DO UTERINE POLYPS NEED TO BE REMOVED?

The decision to remove a uterine polyp depends on several factors. If you are premenopausal and not experiencing any symptoms, the polyp is generally considered low risk and may not require removal. However, if you are postmenopausal or experiencing symptoms such as abnormal bleeding, your healthcare provider may recommend removing the polyp. Additionally, polyps may be removed if they are likely to cause complications during pregnancy or could potentially affect fertility.

UTERINE POLYPS VS. FIBROIDS

Polyps and fibroids are related but distinct conditions. Fibroids are tumors that develop from the muscular tissue of the uterine wall, while polyps arise from the lining of the uterus. Both can lead to heavy bleeding, but fibroids may also cause additional symptoms such as pelvic pain, constipation, and urinary difficulties. Diagnostic tests can identify both conditions, allowing your doctor to determine which one you have and to suggest the most appropriate treatment.

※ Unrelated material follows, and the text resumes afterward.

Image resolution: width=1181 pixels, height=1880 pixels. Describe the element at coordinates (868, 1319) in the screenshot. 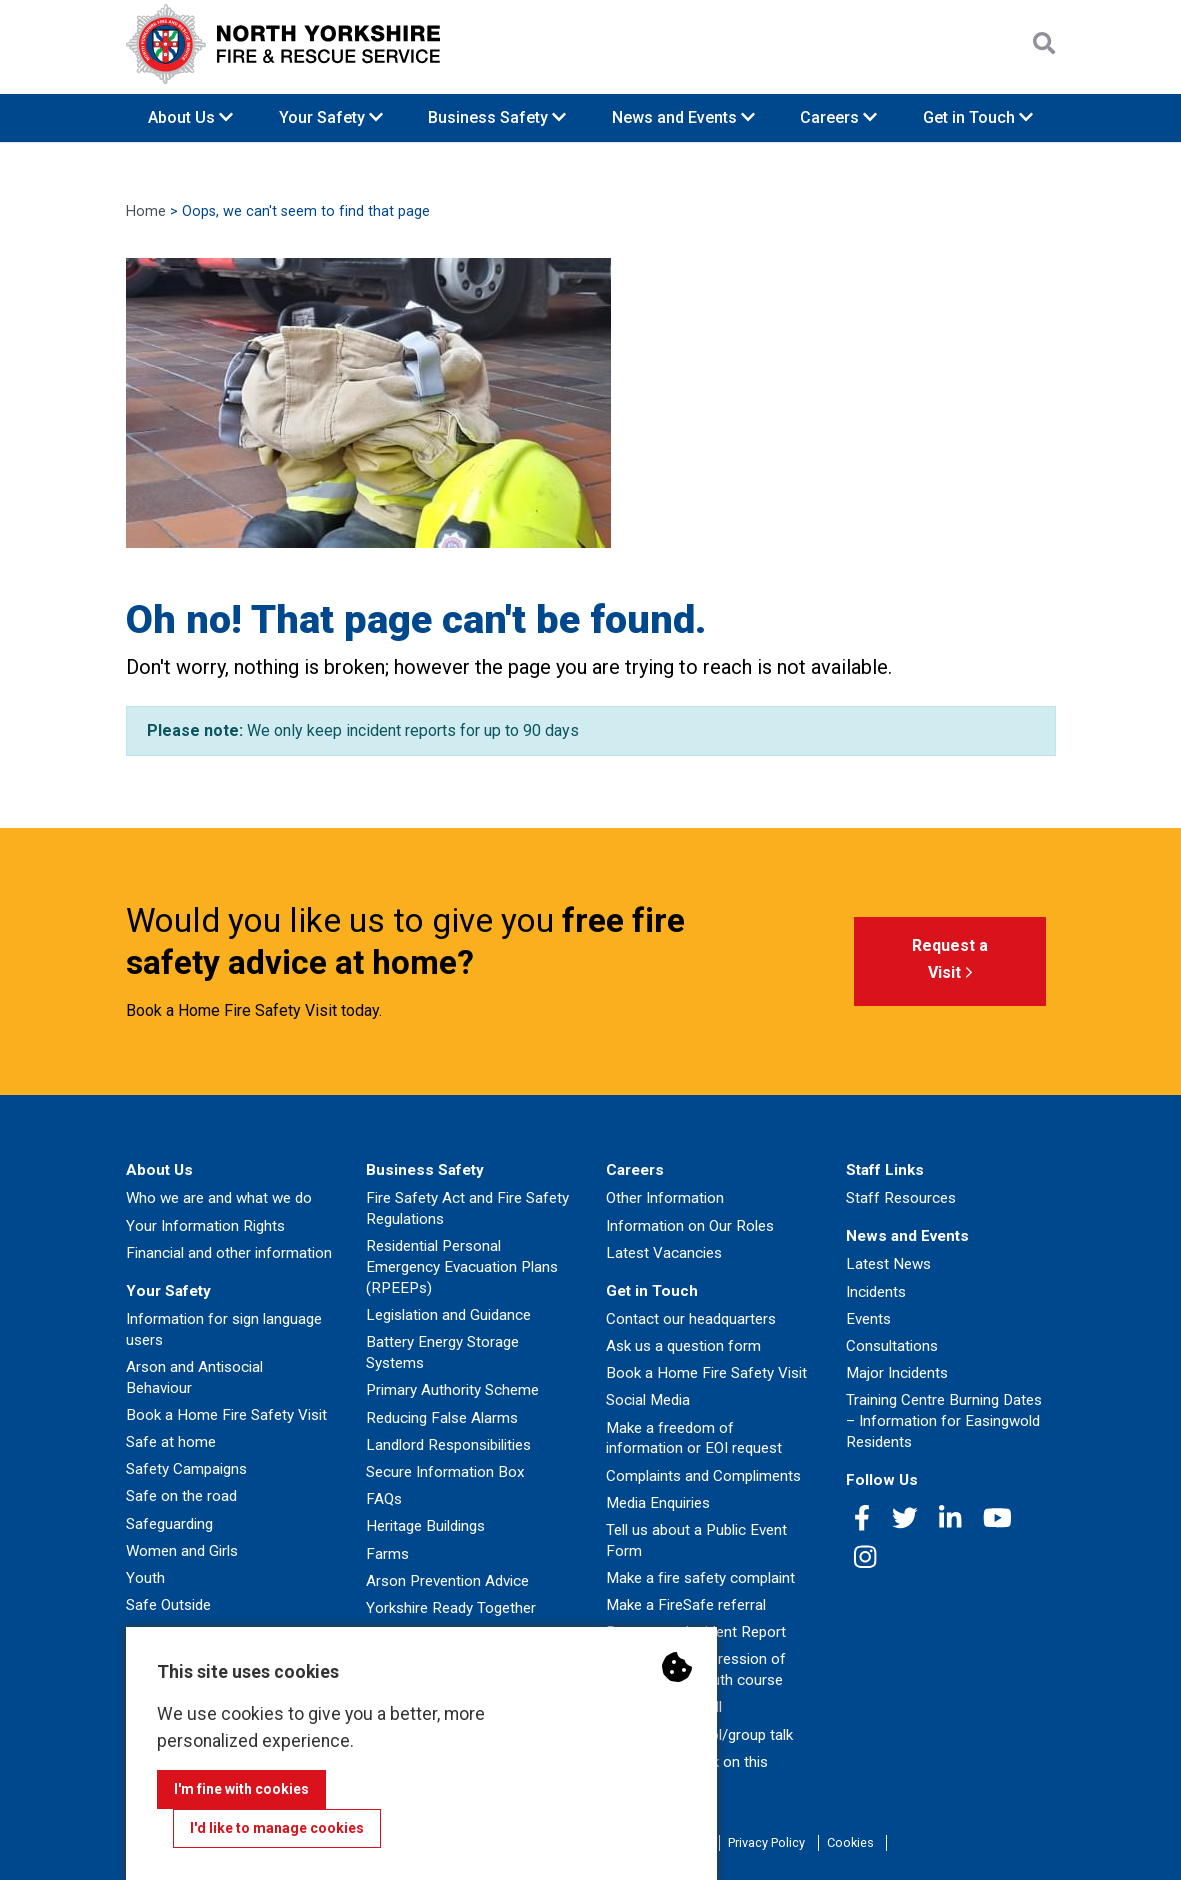 I see `Events` at that location.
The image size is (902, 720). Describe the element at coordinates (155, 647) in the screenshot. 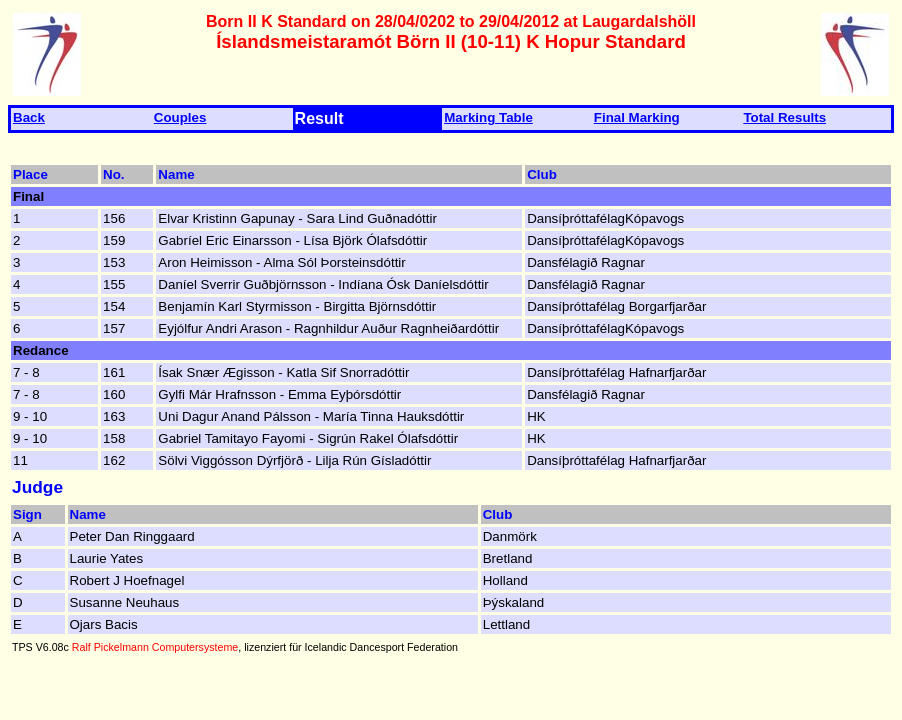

Uterine Polyps vs. fibroids

 

CONCLUSION

Uterine polyps are a common and treatable condition. By understanding the causes, symptoms, diagnosis, treatment, and complications associated with uterine polyps, women can take control of their reproductive health. Early diagnosis and treatment are essential to prevent complications and improve quality of life. Let us work together to raise awareness and promote education about uterine polyps, ensuring that women receive the care they deserve.